Dust Symposium 2018

Southern U.S. Dust Monitoring and Mitigation Symposium 2018




  • The aeolian research community hasn’t engaged well with climate impacts and adaptation research. The dust modelling community has engaged with climate modeling to assess aerosol impacts on radiative forcing and cloud nucleation, but using fairly simple models that do not represent land surface dynamics and their impacts on and feedbacks with aeolian processes. Land condition (influenced by aeolian processes) underpins the magnitude of climate impacts and efficacy of adaptation options, so making the linkages btwn aeolian processes, land degradation and climate change will be important.
  • We have developed a reasonably good understanding of the climatic drivers of wind erosion and dust emission, but have some way to go in understanding the impacts of land use and land cover change, particularly in the context of ecosystem change through state transitions. Dust models currently oversimplify vegetation effects on transport and are insensitive to changes in vegetation structure typical of state transitions. Following this, we really haven’t explored aeolian process responses to regional ecosystem change – e.g., grass-shrub transitions, sagebrush-cheatgrass-fire-wind erosion interactions.

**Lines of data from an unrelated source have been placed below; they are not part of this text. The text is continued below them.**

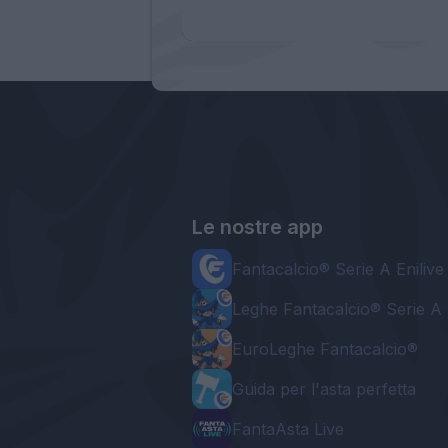
Le nostre app
Fantacalcio® Serie A Enilive
Leghe Fantacalcio® Serie A 
EuroLeghe Fantacalcio®
Guida per l'asta perfetta
FantaAsta Live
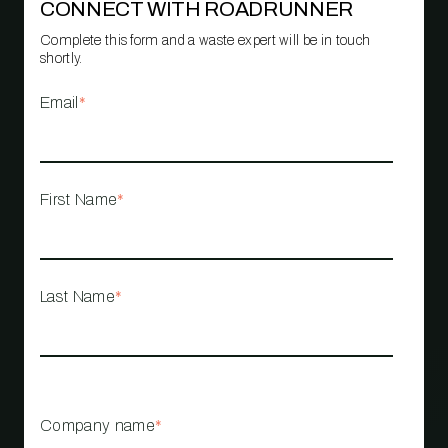
CONNECT WITH ROADRUNNER
Complete this form and a waste expert will be in touch
shortly.
Email
*
First Name
*
Last Name
*
Company name
*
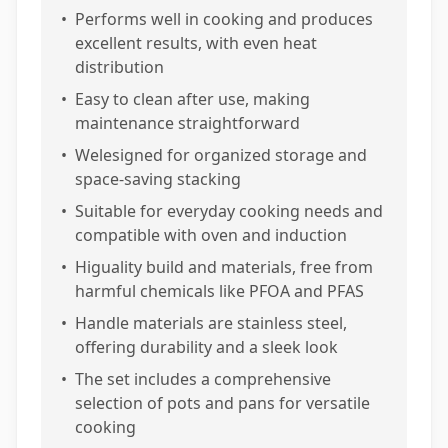
•
Performs well in cooking and produces
excellent results, with even heat
distribution
•
Easy to clean after use, making
maintenance straightforward
•
Welesigned for organized storage and
space-saving stacking
•
Suitable for everyday cooking needs and
compatible with oven and induction
•
Higuality build and materials, free from
harmful chemicals like PFOA and PFAS
•
Handle materials are stainless steel,
offering durability and a sleek look
•
The set includes a comprehensive
selection of pots and pans for versatile
cooking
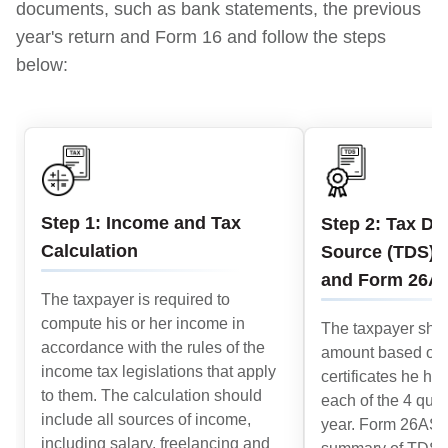
documents, such as bank statements, the previous
year's return and Form 16 and follow the steps
below:
Step 1: Income and Tax
Step 2: Tax De
Calculation
Source (TDS) C
and Form 26A
The taxpayer is required to
compute his or her income in
The taxpayer shou
accordance with the rules of the
amount based on
income tax legislations that apply
certificates he ha
to them. The calculation should
each of the 4 quart
include all sources of income,
year. Form 26AS 
including salary, freelancing and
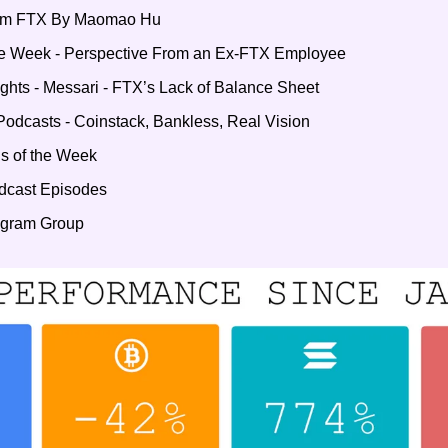
rom FTX By Maomao Hu 
he Week - Perspective From an Ex-FTX Employee
ights - Messari - FTX’s Lack of Balance Sheet
Podcasts - Coinstack, Bankless, Real Vision
s of the Week
odcast Episodes
legram Group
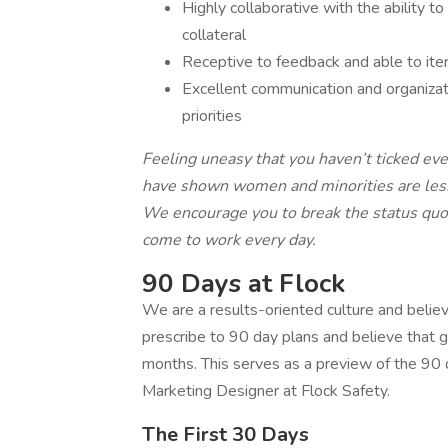
Highly collaborative with the ability to
collateral
Receptive to feedback and able to iter
Excellent communication and organizati
priorities
Feeling uneasy that you haven’t ticked eve
have shown women and minorities are less l
We encourage you to break the status quo 
come to work every day.
90 Days at Flock
We are a results-oriented culture and believ
prescribe to 90 day plans and believe that
months. This serves as a preview of the 90 d
Marketing Designer at Flock Safety.
The First 30 Days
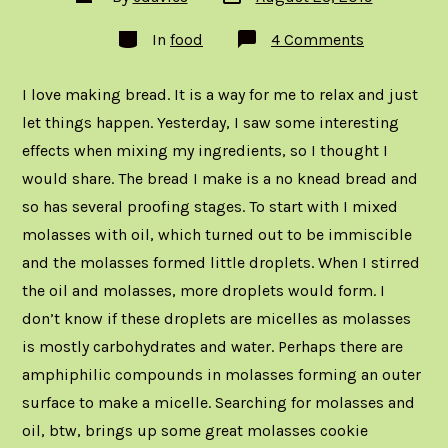
date
author
Categories
on
In
food
4 Comments
Bread:
A
Photo
I love making bread. It is a way for me to relax and just
Essay
let things happen. Yesterday, I saw some interesting
effects when mixing my ingredients, so I thought I
would share. The bread I make is a no knead bread and
so has several proofing stages. To start with I mixed
molasses with oil, which turned out to be immiscible
and the molasses formed little droplets. When I stirred
the oil and molasses, more droplets would form. I
don’t know if these droplets are micelles as molasses
is mostly carbohydrates and water. Perhaps there are
amphiphilic compounds in molasses forming an outer
surface to make a micelle. Searching for molasses and
oil, btw, brings up some great molasses cookie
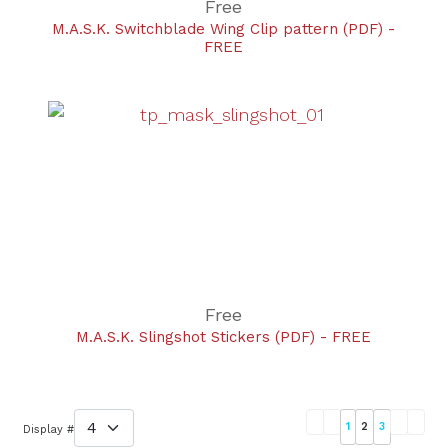
Free
M.A.S.K. Switchblade Wing Clip pattern (PDF) -
FREE
Free
M.A.S.K. Slingshot Stickers (PDF) - FREE
1
2
3
Display #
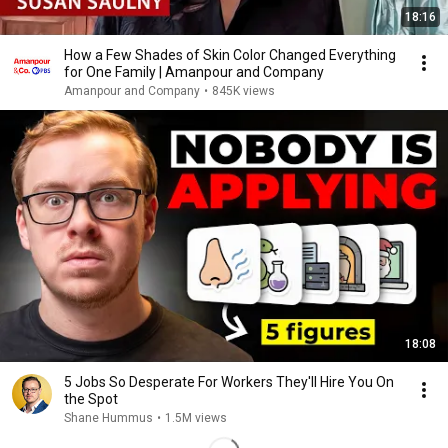
18:16
How a Few Shades of Skin Color Changed Everything
for One Family | Amanpour and Company
Amanpour and Company
•
845K views
18:08
5 Jobs So Desperate For Workers They'll Hire You On
the Spot
Shane Hummus
•
1.5M views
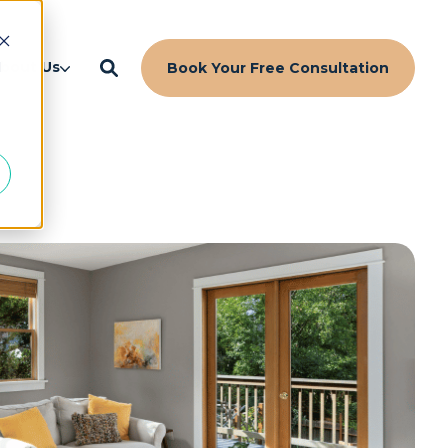
d
bout Us
Book Your Free Consultation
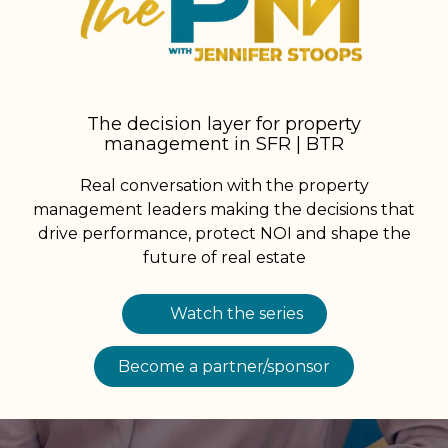
The decision layer for property
management in SFR | BTR
Real conversation with the property
management leaders making the decisions that
drive performance, protect NOI and shape the
future of real estate
Watch the series
Become a partner/sponsor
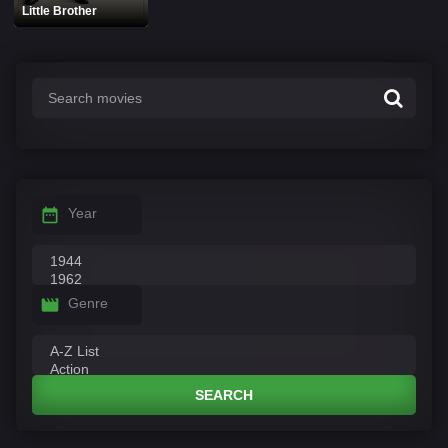
Little Brother
Year
Genre
SEARCH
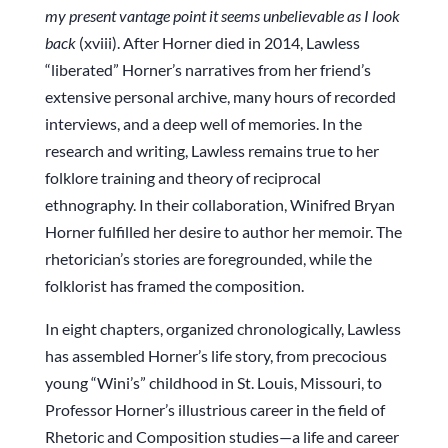
my present vantage point it seems unbelievable as I look
back
(xviii). After Horner died in 2014, Lawless
“liberated” Horner’s narratives from her friend’s
extensive personal archive, many hours of recorded
interviews, and a deep well of memories. In the
research and writing, Lawless remains true to her
folklore training and theory of reciprocal
ethnography. In their collaboration, Winifred Bryan
Horner fulfilled her desire to author her memoir. The
rhetorician’s stories are foregrounded, while the
folklorist has framed the composition.
In eight chapters, organized chronologically, Lawless
has assembled Horner’s life story, from precocious
young “Wini’s” childhood in St. Louis, Missouri, to
Professor Horner’s illustrious career in the field of
Rhetoric and Composition studies—a life and career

  • New models like AERO are addressing the model deficiencies and uncertainties and should enable use to start addressing points 1 and 2 above.
  • It will be important for the aeolian research community to consider how we report and describe “wind erosion” processes to managers/agencies. We typically model saltation and dust fluxes (not net erosion), so we need to better communicate what these mean and what impacts they may have on agroecosystems. In communicating to managers, we should also consider how these (somewhat intangible) fluxes relate to more common indicators like foliar cover, canopy gaps sizes, canopy height, soil texture,… The wind erosion handbook could discuss these issues.
  • Tools like PiSWERL provide complementary information about dust emission potential of soils but we need to be very care about sample designs. Typically no-one using the instrument has used a robust/defensible sample design that would enable the data to be scaled or even interpreted through statistical analysis.
  • A growing number of people are using the PiSWERL – perhaps now is a good time to develop a common database for storing and sharing PiSWERL data.
  • A couple of the presenters nicely summarized the costs and benefits of dust mitigation options in tables that were accessible and could be a nice addition to the wind erosion handbook.